BEGIN

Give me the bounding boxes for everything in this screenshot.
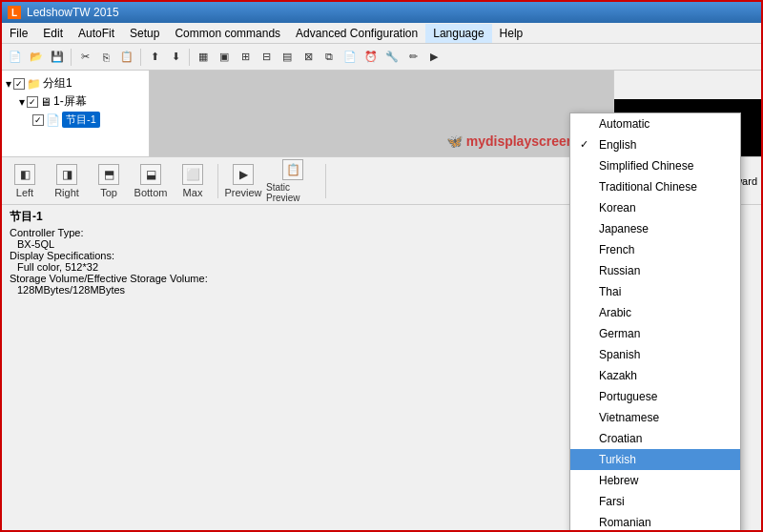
lang-thai[interactable]: Thai: [570, 281, 740, 302]
toolbar-sep-2: [140, 49, 141, 66]
toolbar-btn-2[interactable]: ▣: [215, 48, 234, 67]
toolbar-sep-3: [189, 49, 190, 66]
lang-croatian[interactable]: Croatian: [570, 428, 740, 449]
menu-file[interactable]: File: [2, 24, 35, 43]
btn-static-preview[interactable]: 📋 Static Preview: [266, 159, 320, 203]
node1-label: 节目-1: [62, 112, 100, 128]
lang-portuguese[interactable]: Portuguese: [570, 386, 740, 407]
lang-traditional-chinese[interactable]: Traditional Chinese: [570, 176, 740, 197]
preview-label: Preview: [224, 187, 261, 198]
title-bar-text: LedshowTW 2015: [27, 6, 119, 19]
toolbar-open[interactable]: 📂: [27, 48, 46, 67]
language-dropdown[interactable]: Automatic English Simplified Chinese Tra…: [569, 113, 741, 532]
left-label: Left: [16, 187, 33, 198]
lang-korean[interactable]: Korean: [570, 197, 740, 218]
tree-screen1[interactable]: ▾ ✓ 🖥 1-屏幕: [19, 92, 145, 111]
lang-farsi[interactable]: Farsi: [570, 491, 740, 512]
bottom-sep-2: [325, 164, 326, 198]
left-panel-container: ▾ ✓ 📁 分组1 ▾ ✓ 🖥 1-屏幕 ✓ 📄 节目-1: [2, 71, 150, 156]
main-area: ▾ ✓ 📁 分组1 ▾ ✓ 🖥 1-屏幕 ✓ 📄 节目-1: [2, 71, 761, 299]
max-icon: ⬜: [182, 164, 203, 185]
bottom-sep-1: [217, 164, 218, 198]
menu-advanced-config[interactable]: Advanced Configuration: [288, 24, 425, 43]
toolbar-save[interactable]: 💾: [48, 48, 67, 67]
toolbar-up[interactable]: ⬆: [145, 48, 164, 67]
expand-icon-screen1: ▾: [19, 95, 25, 109]
checkbox-group1[interactable]: ✓: [13, 78, 25, 90]
lang-vietnamese[interactable]: Vietnamese: [570, 407, 740, 428]
lang-arabic[interactable]: Arabic: [570, 302, 740, 323]
toolbar-btn-4[interactable]: ⊟: [257, 48, 276, 67]
toolbar-paste[interactable]: 📋: [117, 48, 136, 67]
lang-spanish[interactable]: Spanish: [570, 344, 740, 365]
toolbar: 📄 📂 💾 ✂ ⎘ 📋 ⬆ ⬇ ▦ ▣ ⊞ ⊟ ▤ ⊠ ⧉ 📄 ⏰ 🔧 ✏ ▶: [2, 44, 761, 71]
toolbar-copy[interactable]: ⎘: [96, 48, 115, 67]
menu-autofit[interactable]: AutoFit: [71, 24, 122, 43]
lang-automatic[interactable]: Automatic: [570, 113, 740, 134]
expand-icon-group1: ▾: [6, 77, 11, 91]
menu-edit[interactable]: Edit: [35, 24, 71, 43]
lang-kazakh[interactable]: Kazakh: [570, 365, 740, 386]
top-icon: ⬒: [98, 164, 119, 185]
toolbar-btn-11[interactable]: ✏: [403, 48, 423, 67]
bottom-icon: ⬓: [140, 164, 161, 185]
tree-node1[interactable]: ✓ 📄 节目-1: [32, 111, 145, 129]
screen1-label: 1-屏幕: [53, 93, 87, 110]
menu-common-commands[interactable]: Common commands: [167, 24, 288, 43]
butterfly-icon: 🦋: [446, 133, 466, 149]
toolbar-btn-12[interactable]: ▶: [424, 48, 443, 67]
toolbar-btn-1[interactable]: ▦: [194, 48, 213, 67]
toolbar-btn-8[interactable]: 📄: [340, 48, 360, 67]
menu-bar: File Edit AutoFit Setup Common commands …: [2, 23, 761, 44]
menu-language[interactable]: Language: [425, 24, 491, 43]
group1-label: 分组1: [43, 75, 72, 92]
toolbar-cut[interactable]: ✂: [75, 48, 94, 67]
max-label: Max: [183, 187, 203, 198]
static-preview-label: Static Preview: [266, 182, 320, 203]
static-preview-icon: 📋: [282, 159, 303, 180]
lang-french[interactable]: French: [570, 239, 740, 260]
btn-bottom[interactable]: ⬓ Bottom: [132, 164, 170, 198]
lang-russian[interactable]: Russian: [570, 260, 740, 281]
lang-simplified-chinese[interactable]: Simplified Chinese: [570, 155, 740, 176]
checkbox-node1[interactable]: ✓: [32, 114, 44, 126]
toolbar-btn-3[interactable]: ⊞: [236, 48, 255, 67]
toolbar-new[interactable]: 📄: [6, 48, 25, 67]
tree-panel: ▾ ✓ 📁 分组1 ▾ ✓ 🖥 1-屏幕 ✓ 📄 节目-1: [2, 71, 150, 156]
lang-english[interactable]: English: [570, 134, 740, 155]
lang-turkish[interactable]: Turkish: [570, 449, 740, 470]
lang-german[interactable]: German: [570, 323, 740, 344]
lang-hebrew[interactable]: Hebrew: [570, 470, 740, 491]
toolbar-btn-10[interactable]: 🔧: [382, 48, 402, 67]
toolbar-down[interactable]: ⬇: [166, 48, 185, 67]
btn-right[interactable]: ◨ Right: [48, 164, 86, 198]
top-label: Top: [100, 187, 117, 198]
content-row: ▾ ✓ 📁 分组1 ▾ ✓ 🖥 1-屏幕 ✓ 📄 节目-1: [2, 71, 761, 156]
menu-setup[interactable]: Setup: [122, 24, 167, 43]
toolbar-btn-6[interactable]: ⊠: [299, 48, 318, 67]
btn-preview[interactable]: ▶ Preview: [224, 164, 262, 198]
center-canvas: Automatic English Simplified Chinese Tra…: [150, 71, 613, 156]
monitor-icon: 🖥: [40, 95, 52, 109]
right-label: Right: [54, 187, 79, 198]
menu-help[interactable]: Help: [492, 24, 531, 43]
tree-group1[interactable]: ▾ ✓ 📁 分组1: [6, 74, 145, 92]
node-icon: 📄: [46, 113, 60, 127]
btn-top[interactable]: ⬒ Top: [90, 164, 128, 198]
folder-icon-group1: 📁: [27, 77, 41, 91]
toolbar-sep-1: [71, 49, 72, 66]
btn-left[interactable]: ◧ Left: [6, 164, 44, 198]
right-icon: ◨: [56, 164, 77, 185]
app-icon: L: [8, 6, 21, 19]
left-icon: ◧: [14, 164, 35, 185]
preview-icon: ▶: [233, 164, 254, 185]
toolbar-btn-5[interactable]: ▤: [278, 48, 297, 67]
lang-romanian[interactable]: Romanian: [570, 512, 740, 532]
toolbar-btn-9[interactable]: ⏰: [361, 48, 381, 67]
checkbox-screen1[interactable]: ✓: [27, 96, 38, 108]
lang-japanese[interactable]: Japanese: [570, 218, 740, 239]
toolbar-btn-7[interactable]: ⧉: [320, 48, 339, 67]
btn-max[interactable]: ⬜ Max: [174, 164, 212, 198]
title-bar: L LedshowTW 2015: [2, 2, 761, 23]
bottom-label: Bottom: [134, 187, 168, 198]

END

Exercise – Exact copy, no images: rewrite the entire listing above.

Output of the task –
Give me the bounding boxes for everything in this screenshot.
lang-thai[interactable]: Thai: [570, 281, 740, 302]
toolbar-sep-2: [140, 49, 141, 66]
toolbar-btn-2[interactable]: ▣: [215, 48, 234, 67]
toolbar-sep-3: [189, 49, 190, 66]
lang-croatian[interactable]: Croatian: [570, 428, 740, 449]
menu-file[interactable]: File: [2, 24, 35, 43]
btn-static-preview[interactable]: 📋 Static Preview: [266, 159, 320, 203]
node1-label: 节目-1: [62, 112, 100, 128]
lang-portuguese[interactable]: Portuguese: [570, 386, 740, 407]
lang-traditional-chinese[interactable]: Traditional Chinese: [570, 176, 740, 197]
preview-label: Preview: [224, 187, 261, 198]
title-bar-text: LedshowTW 2015: [27, 6, 119, 19]
toolbar-open[interactable]: 📂: [27, 48, 46, 67]
language-dropdown[interactable]: Automatic English Simplified Chinese Tra…: [569, 113, 741, 532]
left-label: Left: [16, 187, 33, 198]
lang-korean[interactable]: Korean: [570, 197, 740, 218]
tree-screen1[interactable]: ▾ ✓ 🖥 1-屏幕: [19, 92, 145, 111]
lang-farsi[interactable]: Farsi: [570, 491, 740, 512]
bottom-sep-2: [325, 164, 326, 198]
left-panel-container: ▾ ✓ 📁 分组1 ▾ ✓ 🖥 1-屏幕 ✓ 📄 节目-1: [2, 71, 150, 156]
main-area: ▾ ✓ 📁 分组1 ▾ ✓ 🖥 1-屏幕 ✓ 📄 节目-1: [2, 71, 761, 299]
max-icon: ⬜: [182, 164, 203, 185]
bottom-sep-1: [217, 164, 218, 198]
menu-advanced-config[interactable]: Advanced Configuration: [288, 24, 425, 43]
toolbar-save[interactable]: 💾: [48, 48, 67, 67]
toolbar-up[interactable]: ⬆: [145, 48, 164, 67]
expand-icon-screen1: ▾: [19, 95, 25, 109]
checkbox-group1[interactable]: ✓: [13, 78, 25, 90]
lang-vietnamese[interactable]: Vietnamese: [570, 407, 740, 428]
lang-arabic[interactable]: Arabic: [570, 302, 740, 323]
toolbar-btn-4[interactable]: ⊟: [257, 48, 276, 67]
toolbar-paste[interactable]: 📋: [117, 48, 136, 67]
lang-spanish[interactable]: Spanish: [570, 344, 740, 365]
toolbar: 📄 📂 💾 ✂ ⎘ 📋 ⬆ ⬇ ▦ ▣ ⊞ ⊟ ▤ ⊠ ⧉ 📄 ⏰ 🔧 ✏ ▶: [2, 44, 761, 71]
toolbar-copy[interactable]: ⎘: [96, 48, 115, 67]
menu-autofit[interactable]: AutoFit: [71, 24, 122, 43]
lang-automatic[interactable]: Automatic: [570, 113, 740, 134]
expand-icon-group1: ▾: [6, 77, 11, 91]
menu-edit[interactable]: Edit: [35, 24, 71, 43]
lang-kazakh[interactable]: Kazakh: [570, 365, 740, 386]
top-icon: ⬒: [98, 164, 119, 185]
toolbar-btn-11[interactable]: ✏: [403, 48, 423, 67]
bottom-icon: ⬓: [140, 164, 161, 185]
tree-node1[interactable]: ✓ 📄 节目-1: [32, 111, 145, 129]
screen1-label: 1-屏幕: [53, 93, 87, 110]
menu-common-commands[interactable]: Common commands: [167, 24, 288, 43]
butterfly-icon: 🦋: [446, 133, 466, 149]
toolbar-btn-12[interactable]: ▶: [424, 48, 443, 67]
toolbar-btn-1[interactable]: ▦: [194, 48, 213, 67]
toolbar-btn-8[interactable]: 📄: [340, 48, 360, 67]
menu-bar: File Edit AutoFit Setup Common commands …: [2, 23, 761, 44]
menu-language[interactable]: Language: [425, 24, 491, 43]
group1-label: 分组1: [43, 75, 72, 92]
toolbar-cut[interactable]: ✂: [75, 48, 94, 67]
max-label: Max: [183, 187, 203, 198]
static-preview-label: Static Preview: [266, 182, 320, 203]
static-preview-icon: 📋: [282, 159, 303, 180]
lang-french[interactable]: French: [570, 239, 740, 260]
btn-bottom[interactable]: ⬓ Bottom: [132, 164, 170, 198]
lang-russian[interactable]: Russian: [570, 260, 740, 281]
lang-simplified-chinese[interactable]: Simplified Chinese: [570, 155, 740, 176]
checkbox-node1[interactable]: ✓: [32, 114, 44, 126]
toolbar-btn-3[interactable]: ⊞: [236, 48, 255, 67]
toolbar-new[interactable]: 📄: [6, 48, 25, 67]
tree-panel: ▾ ✓ 📁 分组1 ▾ ✓ 🖥 1-屏幕 ✓ 📄 节目-1: [2, 71, 150, 156]
lang-english[interactable]: English: [570, 134, 740, 155]
lang-turkish[interactable]: Turkish: [570, 449, 740, 470]
lang-german[interactable]: German: [570, 323, 740, 344]
lang-hebrew[interactable]: Hebrew: [570, 470, 740, 491]
toolbar-btn-10[interactable]: 🔧: [382, 48, 402, 67]
toolbar-down[interactable]: ⬇: [166, 48, 185, 67]
btn-right[interactable]: ◨ Right: [48, 164, 86, 198]
top-label: Top: [100, 187, 117, 198]
content-row: ▾ ✓ 📁 分组1 ▾ ✓ 🖥 1-屏幕 ✓ 📄 节目-1: [2, 71, 761, 156]
menu-setup[interactable]: Setup: [122, 24, 167, 43]
toolbar-btn-6[interactable]: ⊠: [299, 48, 318, 67]
btn-preview[interactable]: ▶ Preview: [224, 164, 262, 198]
center-canvas: Automatic English Simplified Chinese Tra…: [150, 71, 613, 156]
monitor-icon: 🖥: [40, 95, 52, 109]
right-label: Right: [54, 187, 79, 198]
menu-help[interactable]: Help: [492, 24, 531, 43]
tree-group1[interactable]: ▾ ✓ 📁 分组1: [6, 74, 145, 92]
node-icon: 📄: [46, 113, 60, 127]
btn-top[interactable]: ⬒ Top: [90, 164, 128, 198]
folder-icon-group1: 📁: [27, 77, 41, 91]
toolbar-sep-1: [71, 49, 72, 66]
btn-left[interactable]: ◧ Left: [6, 164, 44, 198]
right-icon: ◨: [56, 164, 77, 185]
app-icon: L: [8, 6, 21, 19]
left-icon: ◧: [14, 164, 35, 185]
preview-icon: ▶: [233, 164, 254, 185]
toolbar-btn-5[interactable]: ▤: [278, 48, 297, 67]
lang-romanian[interactable]: Romanian: [570, 512, 740, 532]
toolbar-btn-9[interactable]: ⏰: [361, 48, 381, 67]
checkbox-screen1[interactable]: ✓: [27, 96, 38, 108]
lang-japanese[interactable]: Japanese: [570, 218, 740, 239]
toolbar-btn-7[interactable]: ⧉: [320, 48, 339, 67]
btn-max[interactable]: ⬜ Max: [174, 164, 212, 198]
title-bar: L LedshowTW 2015: [2, 2, 761, 23]
bottom-label: Bottom: [134, 187, 168, 198]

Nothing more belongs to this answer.